# [What is being asked]
Copied exactly and without pictures, the lines from the beginning of the entries through the one that holds "[Rozwiń menu] (372, 394)" should form the entire reply.

(Stored data)
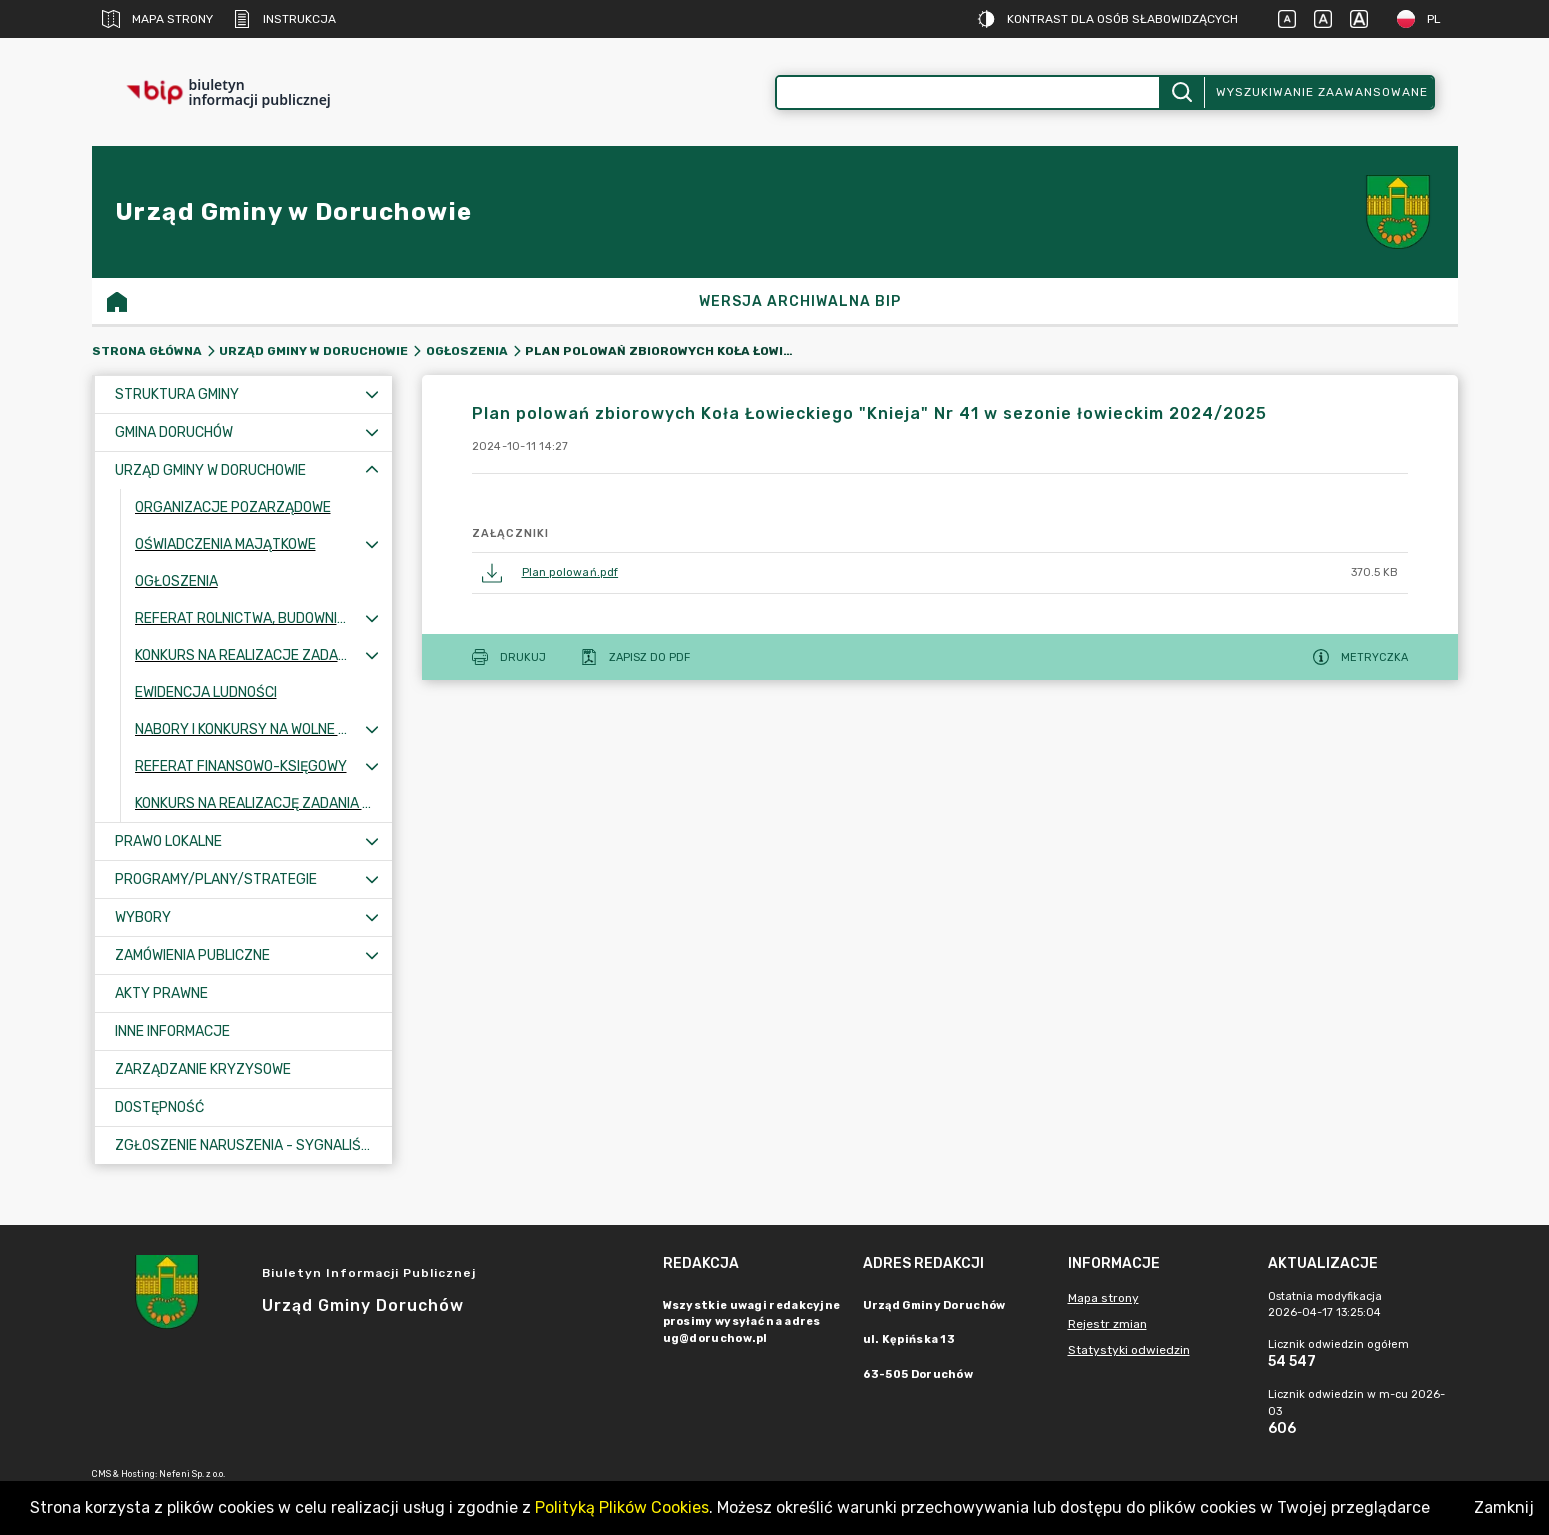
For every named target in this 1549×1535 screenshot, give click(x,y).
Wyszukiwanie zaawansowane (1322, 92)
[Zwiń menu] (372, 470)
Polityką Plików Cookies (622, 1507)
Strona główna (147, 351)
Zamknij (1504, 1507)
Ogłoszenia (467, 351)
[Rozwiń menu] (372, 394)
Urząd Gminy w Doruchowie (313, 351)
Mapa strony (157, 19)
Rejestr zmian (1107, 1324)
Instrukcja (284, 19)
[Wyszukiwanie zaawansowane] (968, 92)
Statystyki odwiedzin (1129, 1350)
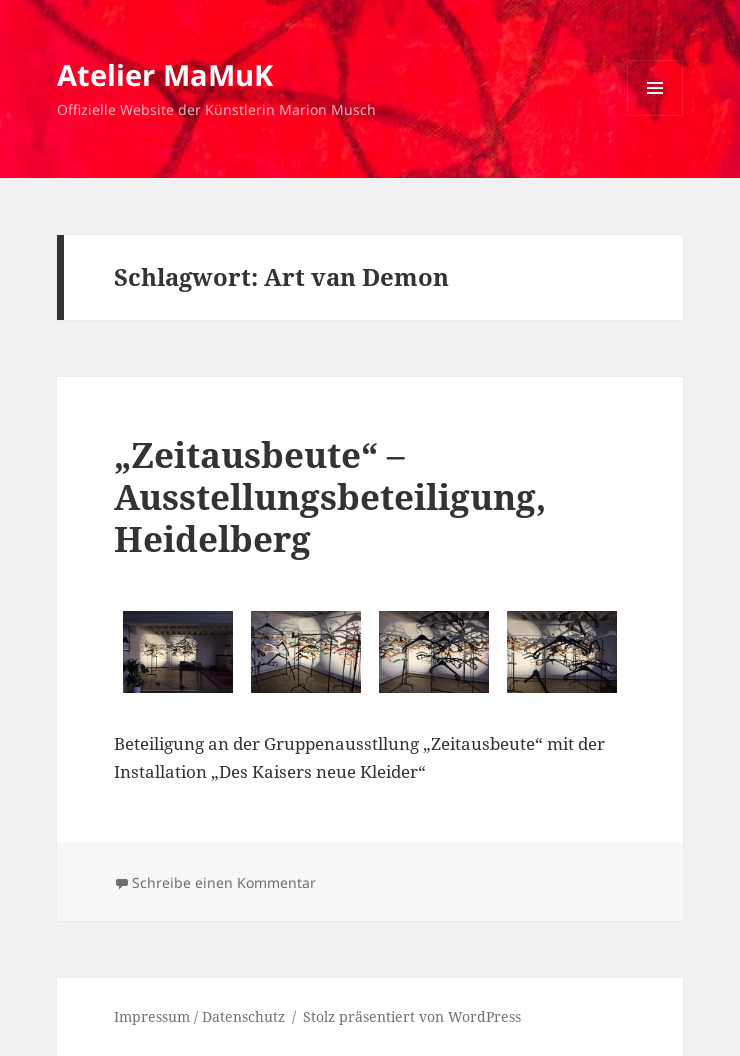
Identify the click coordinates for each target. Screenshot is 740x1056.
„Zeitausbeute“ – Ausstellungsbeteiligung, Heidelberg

# [Task result]
For every named target in this 1549×1535 screenshot, give click(x,y).
Wyszukiwanie zaawansowane (1322, 92)
[Zwiń menu] (372, 470)
Polityką Plików Cookies (622, 1507)
Strona główna (147, 351)
Zamknij (1504, 1507)
Ogłoszenia (467, 351)
[Rozwiń menu] (372, 394)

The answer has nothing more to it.